Collected data entries:
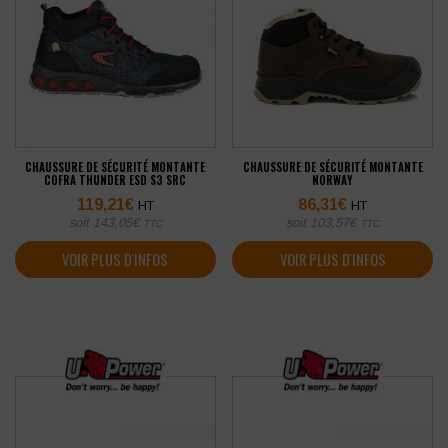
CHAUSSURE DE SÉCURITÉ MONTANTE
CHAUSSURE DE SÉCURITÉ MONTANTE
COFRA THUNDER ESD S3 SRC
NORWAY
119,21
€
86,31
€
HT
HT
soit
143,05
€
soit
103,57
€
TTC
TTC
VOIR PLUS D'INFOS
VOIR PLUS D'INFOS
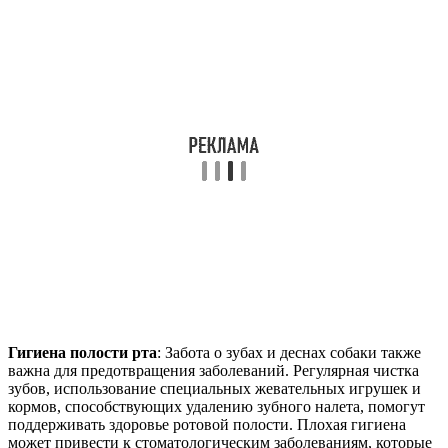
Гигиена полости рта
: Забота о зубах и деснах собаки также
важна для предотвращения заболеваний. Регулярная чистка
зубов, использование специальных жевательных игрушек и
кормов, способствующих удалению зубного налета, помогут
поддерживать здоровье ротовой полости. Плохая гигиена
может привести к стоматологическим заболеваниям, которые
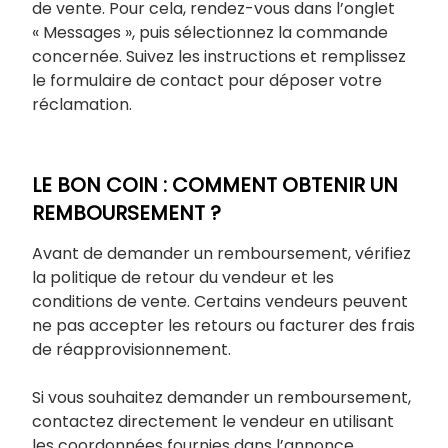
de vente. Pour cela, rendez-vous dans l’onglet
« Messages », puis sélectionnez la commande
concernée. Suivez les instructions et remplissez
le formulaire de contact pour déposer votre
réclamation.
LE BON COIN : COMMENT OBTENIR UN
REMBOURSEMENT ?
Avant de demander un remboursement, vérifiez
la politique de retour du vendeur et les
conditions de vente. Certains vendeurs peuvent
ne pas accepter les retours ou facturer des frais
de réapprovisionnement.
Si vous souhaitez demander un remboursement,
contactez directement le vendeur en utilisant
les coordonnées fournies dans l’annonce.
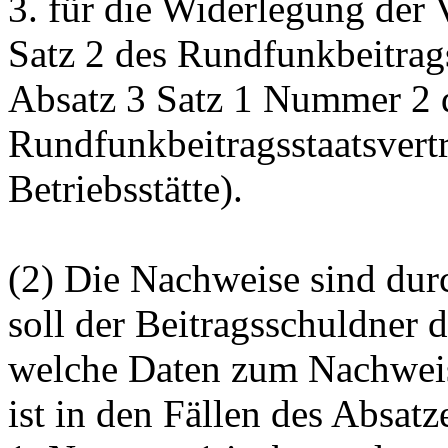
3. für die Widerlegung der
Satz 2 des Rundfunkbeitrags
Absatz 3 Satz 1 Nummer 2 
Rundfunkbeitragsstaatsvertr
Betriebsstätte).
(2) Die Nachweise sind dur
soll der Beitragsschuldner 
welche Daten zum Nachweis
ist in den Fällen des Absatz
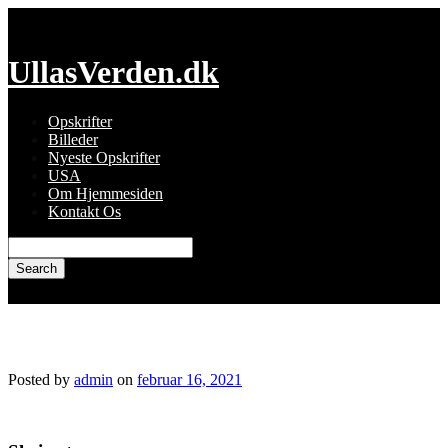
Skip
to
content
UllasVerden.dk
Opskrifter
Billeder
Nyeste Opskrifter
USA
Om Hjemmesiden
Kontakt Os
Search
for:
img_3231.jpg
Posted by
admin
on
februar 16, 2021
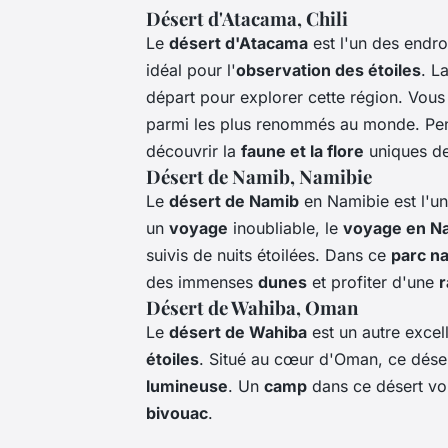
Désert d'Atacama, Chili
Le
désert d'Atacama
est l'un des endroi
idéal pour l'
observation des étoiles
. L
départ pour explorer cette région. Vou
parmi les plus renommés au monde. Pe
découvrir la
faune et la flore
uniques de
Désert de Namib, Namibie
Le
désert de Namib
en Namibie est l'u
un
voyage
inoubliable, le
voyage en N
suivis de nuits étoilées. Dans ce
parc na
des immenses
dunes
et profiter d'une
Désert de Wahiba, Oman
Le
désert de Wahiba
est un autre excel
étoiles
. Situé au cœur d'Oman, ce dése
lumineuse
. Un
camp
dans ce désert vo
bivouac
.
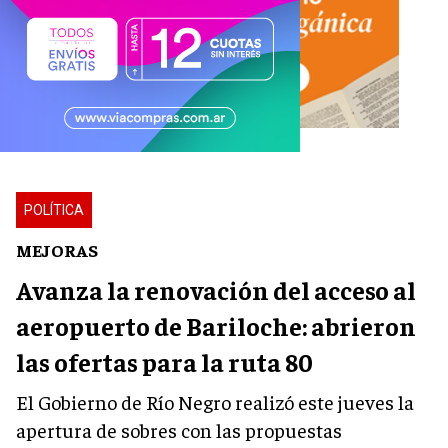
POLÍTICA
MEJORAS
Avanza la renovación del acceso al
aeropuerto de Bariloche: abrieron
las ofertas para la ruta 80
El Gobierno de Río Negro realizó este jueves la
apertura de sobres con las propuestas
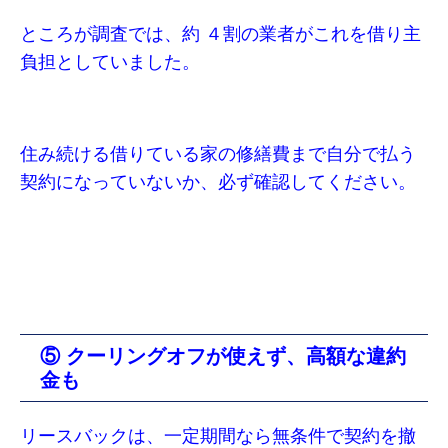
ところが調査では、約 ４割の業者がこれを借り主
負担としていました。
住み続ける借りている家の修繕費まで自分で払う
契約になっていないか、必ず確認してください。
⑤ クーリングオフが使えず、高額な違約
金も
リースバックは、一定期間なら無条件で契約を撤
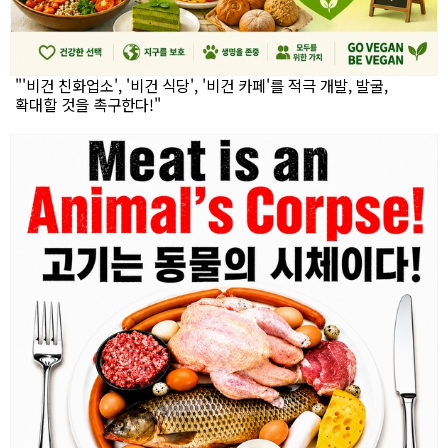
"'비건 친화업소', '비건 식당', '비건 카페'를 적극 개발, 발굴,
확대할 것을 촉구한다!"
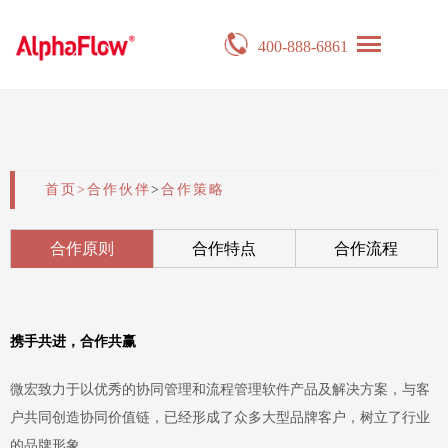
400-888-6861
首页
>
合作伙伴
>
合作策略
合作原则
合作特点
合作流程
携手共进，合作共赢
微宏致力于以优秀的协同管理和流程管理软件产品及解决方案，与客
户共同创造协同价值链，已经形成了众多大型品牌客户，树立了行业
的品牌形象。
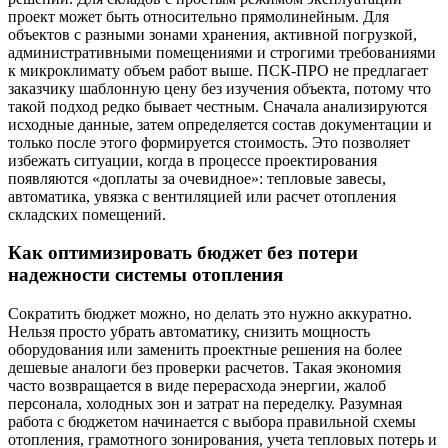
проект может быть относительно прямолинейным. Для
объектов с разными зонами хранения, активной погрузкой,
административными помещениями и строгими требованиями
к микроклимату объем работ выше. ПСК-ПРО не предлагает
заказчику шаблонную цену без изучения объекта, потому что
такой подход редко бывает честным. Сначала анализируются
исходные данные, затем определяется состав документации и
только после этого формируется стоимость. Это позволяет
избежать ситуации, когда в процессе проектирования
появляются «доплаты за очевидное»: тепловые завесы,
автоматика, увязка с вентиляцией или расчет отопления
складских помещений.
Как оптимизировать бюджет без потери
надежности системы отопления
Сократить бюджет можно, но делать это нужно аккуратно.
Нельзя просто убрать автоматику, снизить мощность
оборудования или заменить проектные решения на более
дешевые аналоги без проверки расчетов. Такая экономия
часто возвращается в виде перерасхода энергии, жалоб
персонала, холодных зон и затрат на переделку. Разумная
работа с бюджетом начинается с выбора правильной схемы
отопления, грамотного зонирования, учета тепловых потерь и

[Problem statement]
Start with the first line of the records above and end with the line containing "sélectionnez la commande". Output those lines exactly, pictures excluded.

[Result of the task]
CHAUSSURE DE SÉCURITÉ MONTANTE
CHAUSSURE DE SÉCURITÉ MONTANTE
COFRA THUNDER ESD S3 SRC
NORWAY
119,21
€
86,31
€
HT
HT
soit
143,05
€
soit
103,57
€
TTC
TTC
VOIR PLUS D'INFOS
VOIR PLUS D'INFOS
Гигиена полости рта
: Забота о зубах и деснах собаки также
важна для предотвращения заболеваний. Регулярная чистка
зубов, использование специальных жевательных игрушек и
кормов, способствующих удалению зубного налета, помогут
поддерживать здоровье ротовой полости. Плохая гигиена
может привести к стоматологическим заболеваниям, которые
de vente. Pour cela, rendez-vous dans l’onglet
« Messages », puis sélectionnez la commande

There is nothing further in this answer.